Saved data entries

· · ·

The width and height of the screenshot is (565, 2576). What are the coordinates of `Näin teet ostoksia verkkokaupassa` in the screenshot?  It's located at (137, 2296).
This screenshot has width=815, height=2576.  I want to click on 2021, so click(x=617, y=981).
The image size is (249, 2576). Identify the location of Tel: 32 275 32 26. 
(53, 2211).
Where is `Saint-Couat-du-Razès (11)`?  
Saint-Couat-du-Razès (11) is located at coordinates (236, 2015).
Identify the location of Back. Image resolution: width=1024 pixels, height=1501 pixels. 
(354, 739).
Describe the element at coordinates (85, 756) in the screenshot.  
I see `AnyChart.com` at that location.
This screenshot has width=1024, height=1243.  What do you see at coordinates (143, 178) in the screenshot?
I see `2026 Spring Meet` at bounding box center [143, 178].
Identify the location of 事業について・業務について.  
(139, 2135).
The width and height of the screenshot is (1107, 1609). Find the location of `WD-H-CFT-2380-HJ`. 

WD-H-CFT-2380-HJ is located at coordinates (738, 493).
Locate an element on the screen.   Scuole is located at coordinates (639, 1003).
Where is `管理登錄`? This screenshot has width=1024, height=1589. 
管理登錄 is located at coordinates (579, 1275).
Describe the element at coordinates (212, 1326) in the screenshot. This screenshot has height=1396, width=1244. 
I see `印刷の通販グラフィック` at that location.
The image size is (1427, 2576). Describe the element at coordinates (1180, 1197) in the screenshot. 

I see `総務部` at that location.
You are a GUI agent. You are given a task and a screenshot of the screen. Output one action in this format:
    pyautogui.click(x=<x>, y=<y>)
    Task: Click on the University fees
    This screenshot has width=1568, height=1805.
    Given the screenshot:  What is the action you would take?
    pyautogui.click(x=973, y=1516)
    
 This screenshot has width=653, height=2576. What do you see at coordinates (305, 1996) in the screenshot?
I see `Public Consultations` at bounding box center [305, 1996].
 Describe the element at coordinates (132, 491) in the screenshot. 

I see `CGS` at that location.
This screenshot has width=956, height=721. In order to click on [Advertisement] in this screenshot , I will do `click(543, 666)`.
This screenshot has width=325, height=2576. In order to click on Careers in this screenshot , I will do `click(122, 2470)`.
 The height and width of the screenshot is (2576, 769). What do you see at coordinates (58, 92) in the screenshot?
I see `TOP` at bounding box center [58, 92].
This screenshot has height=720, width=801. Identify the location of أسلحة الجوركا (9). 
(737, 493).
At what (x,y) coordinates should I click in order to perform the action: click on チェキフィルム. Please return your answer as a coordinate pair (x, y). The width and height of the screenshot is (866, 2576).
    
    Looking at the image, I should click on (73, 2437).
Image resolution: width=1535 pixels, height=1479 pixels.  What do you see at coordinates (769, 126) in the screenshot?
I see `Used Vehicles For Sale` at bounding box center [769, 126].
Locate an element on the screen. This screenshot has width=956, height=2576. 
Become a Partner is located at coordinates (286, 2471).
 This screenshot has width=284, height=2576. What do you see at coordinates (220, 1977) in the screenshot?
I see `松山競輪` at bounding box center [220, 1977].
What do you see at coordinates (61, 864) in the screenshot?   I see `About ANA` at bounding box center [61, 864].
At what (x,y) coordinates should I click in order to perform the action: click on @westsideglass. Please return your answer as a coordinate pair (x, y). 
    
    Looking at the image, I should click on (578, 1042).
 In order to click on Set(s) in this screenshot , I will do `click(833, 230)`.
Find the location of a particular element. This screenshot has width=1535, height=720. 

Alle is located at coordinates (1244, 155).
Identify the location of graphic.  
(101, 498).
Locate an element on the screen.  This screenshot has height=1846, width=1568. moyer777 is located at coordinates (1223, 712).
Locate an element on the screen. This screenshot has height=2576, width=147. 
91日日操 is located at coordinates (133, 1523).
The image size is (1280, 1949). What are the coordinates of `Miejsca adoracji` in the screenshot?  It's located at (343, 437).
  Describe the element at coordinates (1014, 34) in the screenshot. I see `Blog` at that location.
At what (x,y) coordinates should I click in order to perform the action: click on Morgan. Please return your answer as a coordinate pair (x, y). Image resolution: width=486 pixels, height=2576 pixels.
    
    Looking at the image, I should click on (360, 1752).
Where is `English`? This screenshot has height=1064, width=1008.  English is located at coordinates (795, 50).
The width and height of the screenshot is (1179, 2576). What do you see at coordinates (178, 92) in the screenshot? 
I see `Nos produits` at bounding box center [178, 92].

· · ·

▸ TASK GOAL
The records above must be repeated exactly, in their entirety.

▸ RESULT FOR THIS TASK
The width and height of the screenshot is (565, 2576). What are the coordinates of `Näin teet ostoksia verkkokaupassa` in the screenshot?  It's located at (137, 2296).
This screenshot has width=815, height=2576.  I want to click on 2021, so click(x=617, y=981).
The image size is (249, 2576). Identify the location of Tel: 32 275 32 26. 
(53, 2211).
Where is `Saint-Couat-du-Razès (11)`?  
Saint-Couat-du-Razès (11) is located at coordinates (236, 2015).
Identify the location of Back. Image resolution: width=1024 pixels, height=1501 pixels. 
(354, 739).
Describe the element at coordinates (85, 756) in the screenshot.  
I see `AnyChart.com` at that location.
This screenshot has width=1024, height=1243.  What do you see at coordinates (143, 178) in the screenshot?
I see `2026 Spring Meet` at bounding box center [143, 178].
Identify the location of 事業について・業務について.  
(139, 2135).
The width and height of the screenshot is (1107, 1609). Find the location of `WD-H-CFT-2380-HJ`. 

WD-H-CFT-2380-HJ is located at coordinates (738, 493).
Locate an element on the screen.   Scuole is located at coordinates (639, 1003).
Where is `管理登錄`? This screenshot has width=1024, height=1589. 
管理登錄 is located at coordinates (579, 1275).
Describe the element at coordinates (212, 1326) in the screenshot. This screenshot has height=1396, width=1244. 
I see `印刷の通販グラフィック` at that location.
The image size is (1427, 2576). Describe the element at coordinates (1180, 1197) in the screenshot. 

I see `総務部` at that location.
You are a GUI agent. You are given a task and a screenshot of the screen. Output one action in this format:
    pyautogui.click(x=<x>, y=<y>)
    Task: Click on the University fees
    This screenshot has width=1568, height=1805.
    Given the screenshot:  What is the action you would take?
    pyautogui.click(x=973, y=1516)
    
 This screenshot has width=653, height=2576. What do you see at coordinates (305, 1996) in the screenshot?
I see `Public Consultations` at bounding box center [305, 1996].
 Describe the element at coordinates (132, 491) in the screenshot. 

I see `CGS` at that location.
This screenshot has width=956, height=721. In order to click on [Advertisement] in this screenshot , I will do `click(543, 666)`.
This screenshot has width=325, height=2576. In order to click on Careers in this screenshot , I will do `click(122, 2470)`.
 The height and width of the screenshot is (2576, 769). What do you see at coordinates (58, 92) in the screenshot?
I see `TOP` at bounding box center [58, 92].
This screenshot has height=720, width=801. Identify the location of أسلحة الجوركا (9). 
(737, 493).
At what (x,y) coordinates should I click in order to perform the action: click on チェキフィルム. Please return your answer as a coordinate pair (x, y). The width and height of the screenshot is (866, 2576).
    
    Looking at the image, I should click on (73, 2437).
Image resolution: width=1535 pixels, height=1479 pixels.  What do you see at coordinates (769, 126) in the screenshot?
I see `Used Vehicles For Sale` at bounding box center [769, 126].
Locate an element on the screen. This screenshot has width=956, height=2576. 
Become a Partner is located at coordinates (286, 2471).
 This screenshot has width=284, height=2576. What do you see at coordinates (220, 1977) in the screenshot?
I see `松山競輪` at bounding box center [220, 1977].
What do you see at coordinates (61, 864) in the screenshot?   I see `About ANA` at bounding box center [61, 864].
At what (x,y) coordinates should I click in order to perform the action: click on @westsideglass. Please return your answer as a coordinate pair (x, y). 
    
    Looking at the image, I should click on (578, 1042).
 In order to click on Set(s) in this screenshot , I will do `click(833, 230)`.
Find the location of a particular element. This screenshot has width=1535, height=720. 

Alle is located at coordinates (1244, 155).
Identify the location of graphic.  
(101, 498).
Locate an element on the screen.  This screenshot has height=1846, width=1568. moyer777 is located at coordinates (1223, 712).
Locate an element on the screen. This screenshot has height=2576, width=147. 
91日日操 is located at coordinates (133, 1523).
The image size is (1280, 1949). What are the coordinates of `Miejsca adoracji` in the screenshot?  It's located at (343, 437).
  Describe the element at coordinates (1014, 34) in the screenshot. I see `Blog` at that location.
At what (x,y) coordinates should I click in order to perform the action: click on Morgan. Please return your answer as a coordinate pair (x, y). Image resolution: width=486 pixels, height=2576 pixels.
    
    Looking at the image, I should click on (360, 1752).
Where is `English`? This screenshot has height=1064, width=1008.  English is located at coordinates (795, 50).
The width and height of the screenshot is (1179, 2576). What do you see at coordinates (178, 92) in the screenshot? 
I see `Nos produits` at bounding box center [178, 92].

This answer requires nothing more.